Showtime to adapt Philly writer Mat Johnson's semi-autobiographical novel
Showtime is adapting Loving Day, the semi-autobiographical novel from Philadelphia writer Mat Johnson as a comedy about race.
In what Deadline refers to as a "competitive situation," Showtime is adapting Loving Day, the semi-autobiographical novel from Philadelphia writer Mat Johnson as a comedy about race.
The critically-acclaimed Loving Day is about a biracial man who returns to Philadelphia from Wales when his life falls apart. He's inherited his father's dilapidated, and potentially haunted, Philadelphia mansion, and learns that he has a teenage daughter who believes she is white.
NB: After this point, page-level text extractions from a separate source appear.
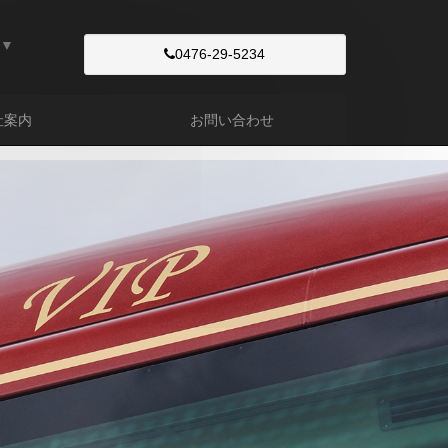
▼
0476-29-5234
社案内
お問い合わせ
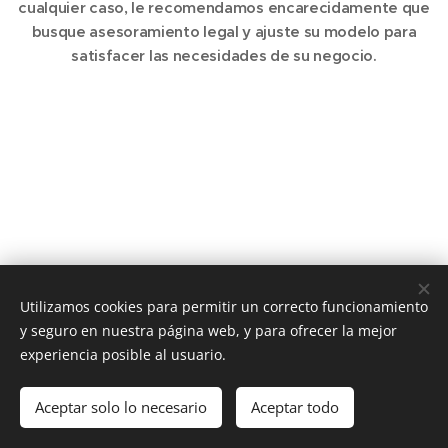
cualquier caso, le recomendamos encarecidamente que
busque asesoramiento legal y ajuste su modelo para
satisfacer las necesidades de su negocio.
Utilizamos cookies para permitir un correcto funcionamiento
y seguro en nuestra página web, y para ofrecer la mejor
experiencia posible al usuario.
3Di dental digital system
- Todos los derechos
reservados
Aceptar solo lo necesario
Aceptar todo
Cookies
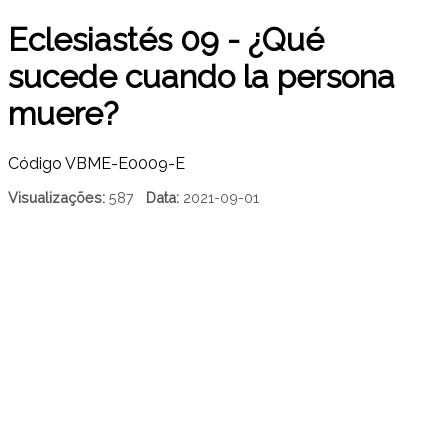
Eclesiastés 09 - ¿Qué
sucede cuando la persona
muere?
Código
VBME-E0009-E
Visualizações:
587
Data:
2021-09-01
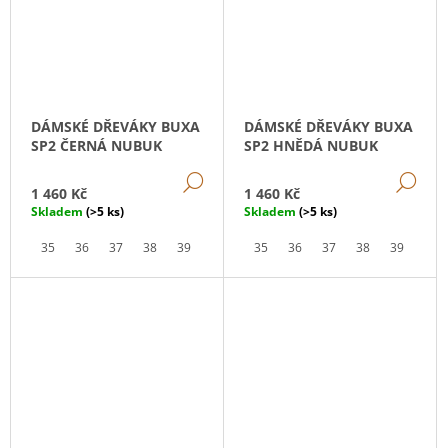
DÁMSKÉ DŘEVÁKY BUXA
DÁMSKÉ DŘEVÁKY BUXA
SP2 ČERNÁ NUBUK
SP2 HNĚDÁ NUBUK
DETAIL
DE
1 460 Kč
1 460 Kč
Skladem
(>5 ks)
Skladem
(>5 ks)
35
36
37
38
39
40
41
35
42
36
37
38
39
40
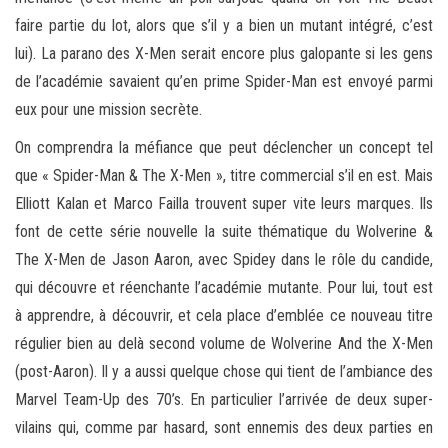
faire partie du lot, alors que s’il y a bien un mutant intégré, c’est
lui). La parano des X-Men serait encore plus galopante si les gens
de l’académie savaient qu’en prime Spider-Man est envoyé parmi
eux pour une mission secrète.
On comprendra la méfiance que peut déclencher un concept tel
que « Spider-Man & The X-Men », titre commercial s’il en est. Mais
Elliott Kalan et Marco Failla trouvent super vite leurs marques. Ils
font de cette série nouvelle la suite thématique du Wolverine &
The X-Men de Jason Aaron, avec Spidey dans le rôle du candide,
qui découvre et réenchante l’académie mutante. Pour lui, tout est
à apprendre, à découvrir, et cela place d’emblée ce nouveau titre
régulier bien au delà second volume de Wolverine And the X-Men
(post-Aaron). Il y a aussi quelque chose qui tient de l’ambiance des
Marvel Team-Up des 70’s. En particulier l’arrivée de deux super-
vilains qui, comme par hasard, sont ennemis des deux parties en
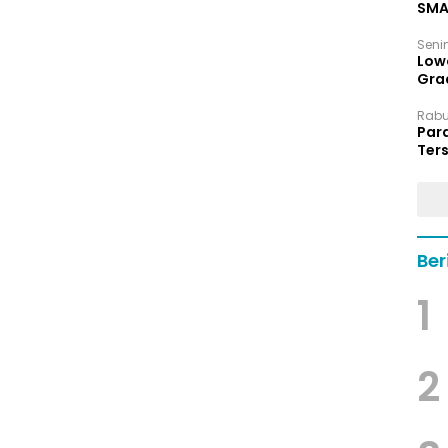
SMA
Senin
Low
Grad
Rabu,
Par
Ters
hin
Ber
1
2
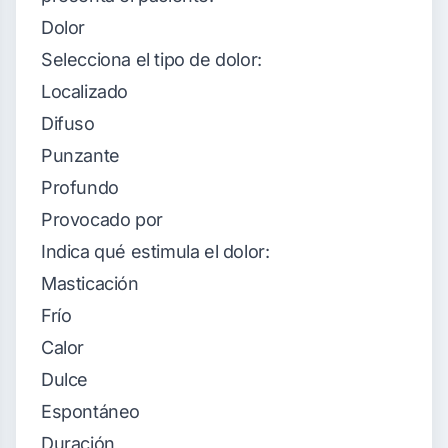
Dolor
Selecciona el tipo de dolor:
Localizado
Difuso
Punzante
Profundo
Provocado por
Indica qué estimula el dolor:
Masticación
Frío
Calor
Dulce
Espontáneo
Duración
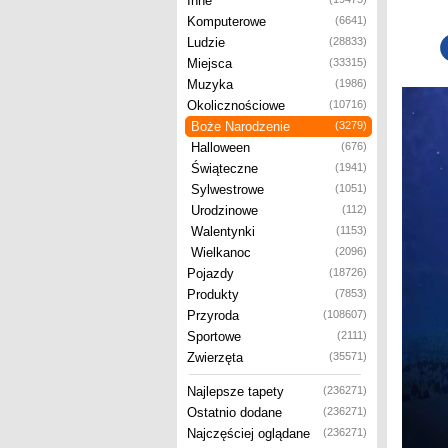
Inne
Komputerowe
(6641)
Ludzie
(28833)
Miejsca
(33315)
Muzyka
(1986)
Okolicznościowe
(10716)
Boże Narodzenie
(3279)
Halloween
(676)
Świąteczne
(1941)
Sylwestrowe
(1051)
Urodzinowe
(112)
Walentynki
(1153)
Wielkanoc
(2096)
Pojazdy
(18726)
Produkty
(7853)
Przyroda
(108607)
Sportowe
(2111)
Zwierzęta
(35571)
Najlepsze tapety
(236271)
Ostatnio dodane
(236271)
Najczęściej oglądane
(236271)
The title refers to the Supreme Court decision that struck down all bans to interracial marriage.
Johnson, who attended the Greene Street Friends School and West Chester University, lived in Germantown and Mt. Airy dealing with his own racial identity. "I grew up a black boy who looked like a white one. My parents divorced when I was 4, and I was raised mostly by my black mom, in a black neighborhood of Philadelphia, during the Black Power movement," he wrote in an essay for the New York Times called "Proving My Blackness."
Johnson, who is currently a professor in the University of Houston's creative writing progam, will serve as executive producer. In addition to Loving Day, Johnson has written three previous novels, a book of nonfiction, as well as comic books, among other works.